D’abord, vous dire l’honneur que j’ai, d’ouvrir ce numéro 24 de
SEXOLOGOS, la voix de la Société Française de Sexologie Clinique dont je poussais la
porte, il y a plus d’une vingtaine d’années, alors jeune psychiatre
à la recherche d’un savoir sur la sexualité humaine qui enrichisse
et complète l’approche uniquement psychodynamique
que j’en avais. Au-delà d’un discours, au-delà d’une pragmatique d’un savoir qui nourrissent encore aujourd’hui
ma pratique, il y a eu des rencontres.
Permettez-moi de rendre hommage à Gérard Vallès et Charles Gellman qui ont su accueillir mes balbutiements
; en écrivant ces lignes, c’est d’abord vers eux que se tourne ma reconnaissance. Et puis, il y a ceux
qui, depuis, sont devenus mes amis; parmi eux Marc Ganem et Nicole Arnaud-Beauchamps ont une
place à part. Cheville ouvrière de notre Société depuis plus de 10 ans, ils m’ont prouvé à maintes
reprises leur confiance (je m’efforce d’en être digne), me permettant de dépasser mes hésitations et mes
doutes pour avancer plus tranquillement dans cet art passionnant mais difficile de la prise en charge de la
souffrance sexuelle.
Passionnant et difficile, ça l’est assurément par la nature même de la sexualité humaine qui lie le corps
et l’esprit au-delà de l’indissociable, dans un rapport de consubstantialité. Nous avons une connaissance
de plus en plus précise de la fonction sexuelle dans ses dimensions anatomique, biologique, physiologique,
neurobiochimique, ce qui nous permet, et nous permettra encore, d’avoir à notre disposition les
moyens efficaces de la prise en charge du dysfonctionnement.

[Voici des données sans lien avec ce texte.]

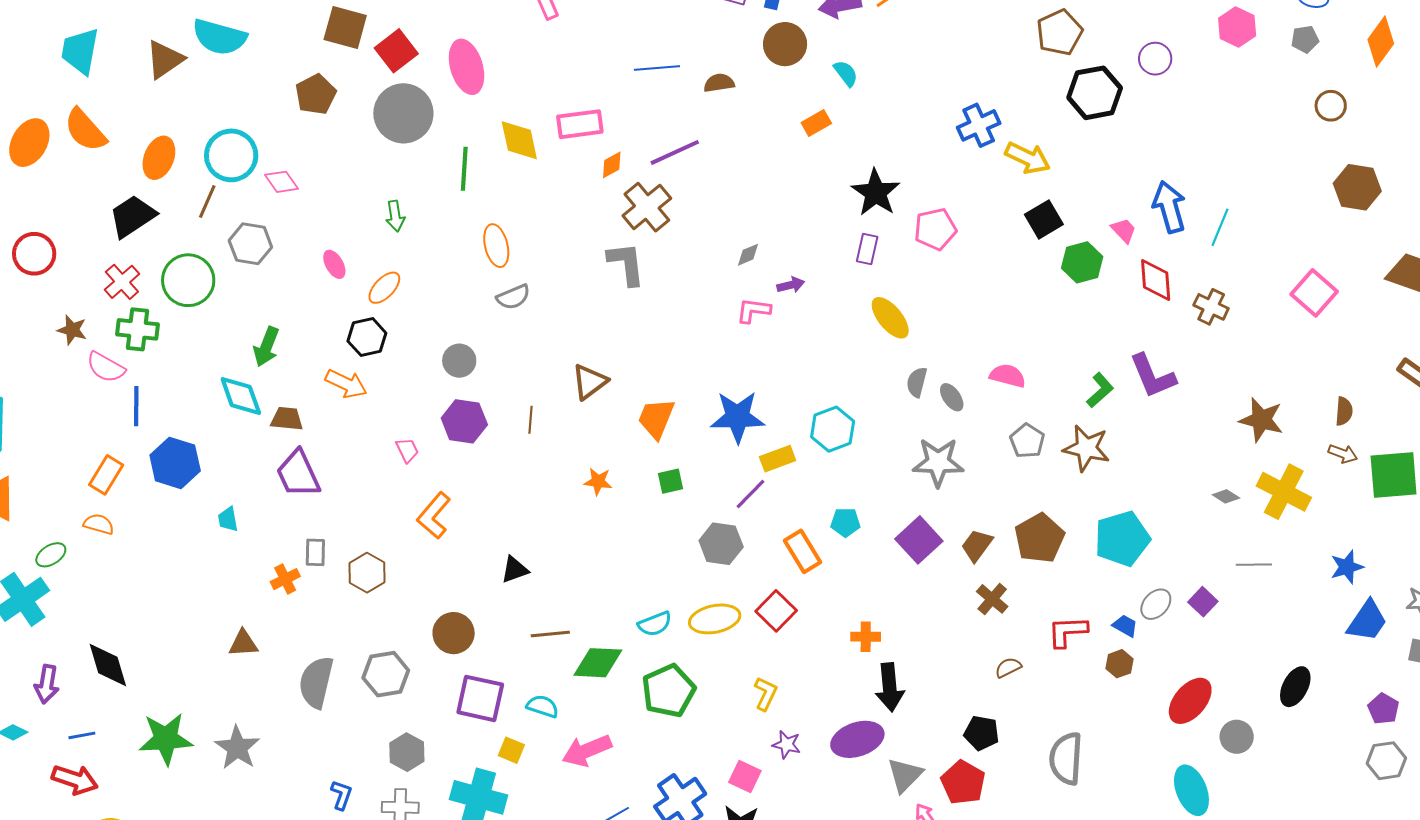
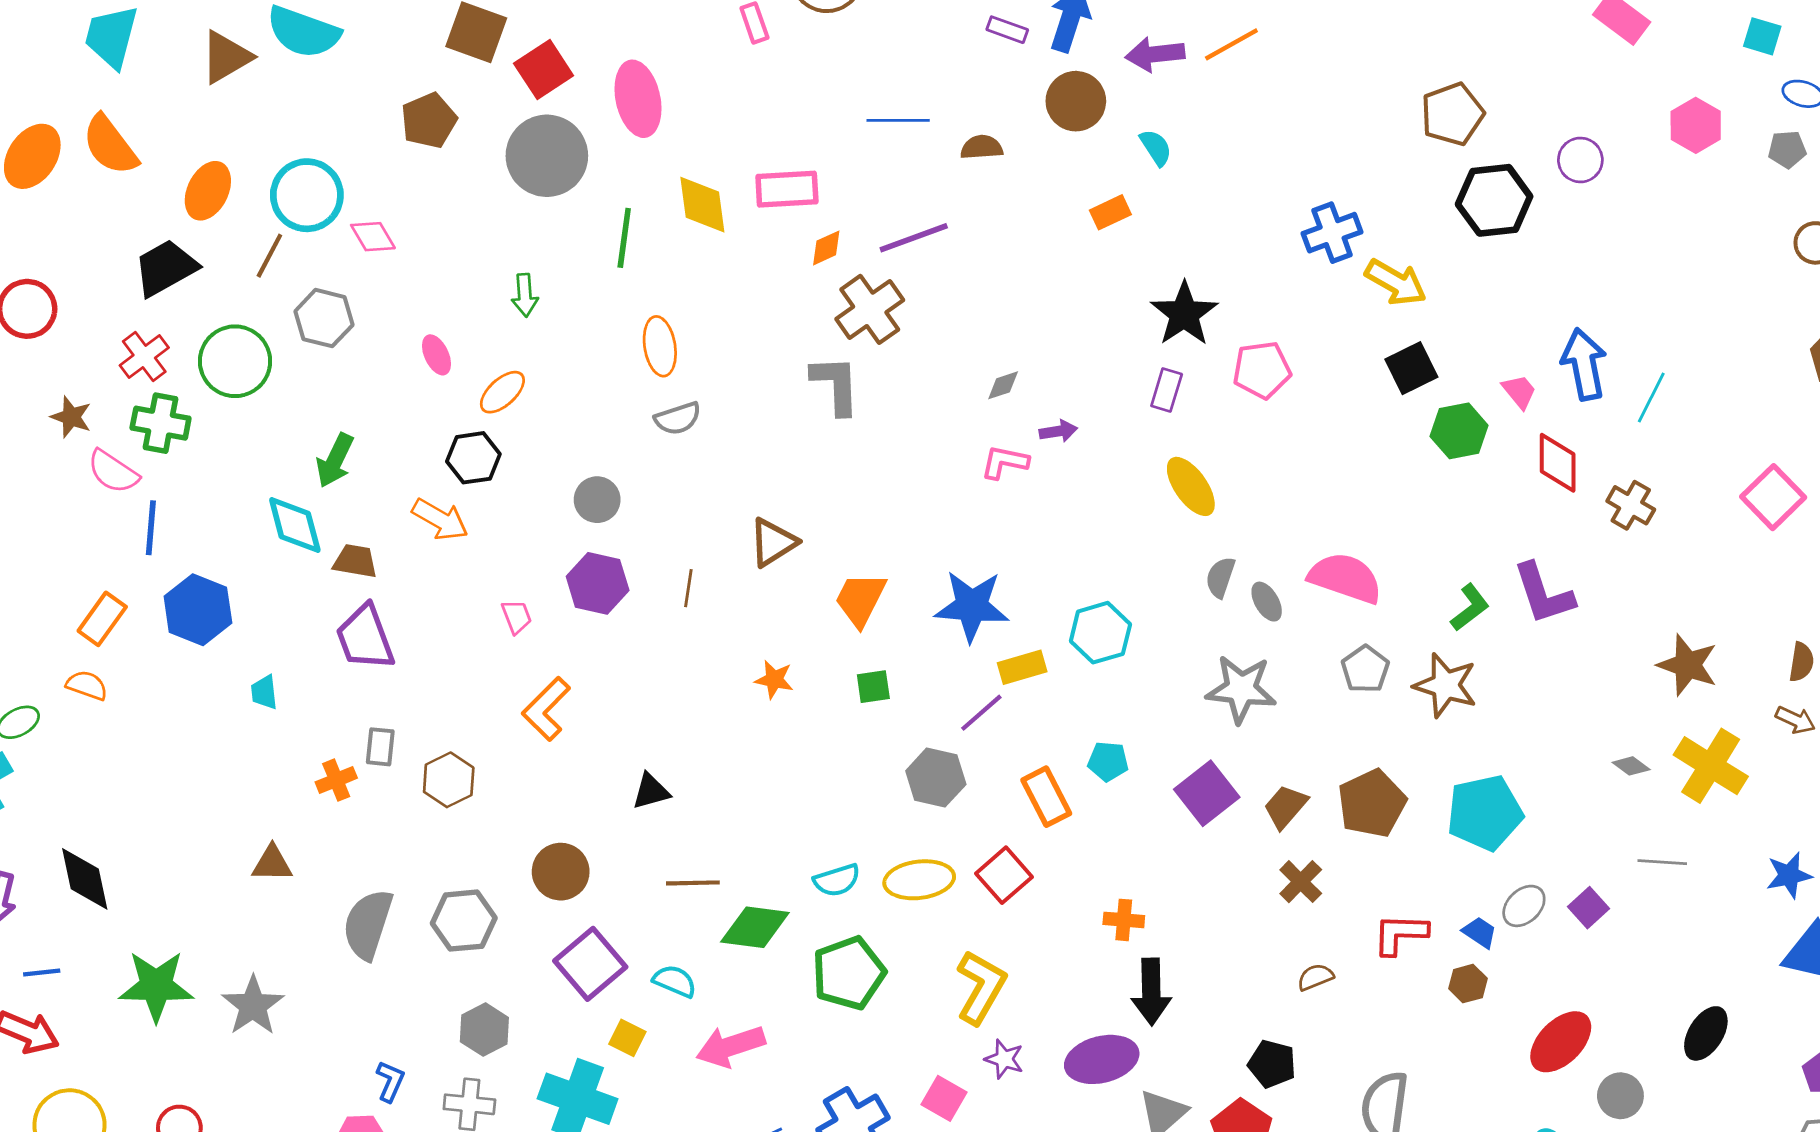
pink semicircle: (1008, 376) -> (1345, 578), size x1.5
yellow L-shape: (766, 694) -> (981, 987), size x1.6
purple square: (480, 698) -> (590, 964), turned 33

Du chemin reste encore à faire, qui ne se fera que dans l’échange et la mise en commun de
nos savoirs fussent-ils d’horizons différents, et dans la rigueur de notre posture clinique et de notre réflexion
scientifique. Il nous fera les acteurs d’une médecine sexuelle émergente, oeuvrant à son postulat: la santé
sexuelle.
Mais, à une époque où le droit à la santé devient un devoir de santé (la santé sexuelle n’y déroge pas), je
ne voudrais pas que la médecine sexuelle ne soit que pourvoyeuse d’une sexualité humaine hormonale,
neuro-transmise et vaso-active, porteuse d’une normativité ne devenant ainsi qu’une déclinaison de plus
de préceptes hygiénistes. La sexologie (je tiens pour ma part à cette dénomination) aurait alors beaucoup
à y perdre, risquant de n’y devenir qu’une "génitalogie" prescrivant la bonne érection pour le
bon orgasme.
Je ne sais pas si la sexualité est au cœur
de l’humain, mais ce qui est certain c’est que l’humain est au
cœur de sa sexualité. Tout entier dans son humanité.
Sa sexualité ne se résume pas à une fonction : la fonction sexuelle, pas plus qu’elle ne se résoud à un agir :
l’acte sexuel ; elle est d’abord un éprouvé qui nous porte dans le sensible et le subtil, et nous met face à
l’inobservable et au difficilement quantifiable. L’homme est acteur de sa sexualité parce qu’il l’élabore.
D’abord dans une réalité historique singulière, celle qui, dans le meilleur des cas, fait de chacun de
nous un sujet. Mais aussi dans une réalité historique culturelle, celle qui imprime à notre sexualité ses us et
ses codes. Ainsi la sexualité se pose comme une
expérience individuelle des plus intimes sise au cœur d’une culture qui tient du collectif. Parce qu’elle se
place à cet endroit même du lien entre le sujet et le groupe, la sexualité a toujours fait l’objet de prescriptions
et de tabous comme pour mieux contenir la nature éventuellement subversive du sexuel. Elle est le
lieu de croyances qui toujours se fabriquent, façonnent nos comportements et nourrissent nos
phantasmes.
Il est de notre devoir de sexologues de ne pas éluder cette part-là de l’intime.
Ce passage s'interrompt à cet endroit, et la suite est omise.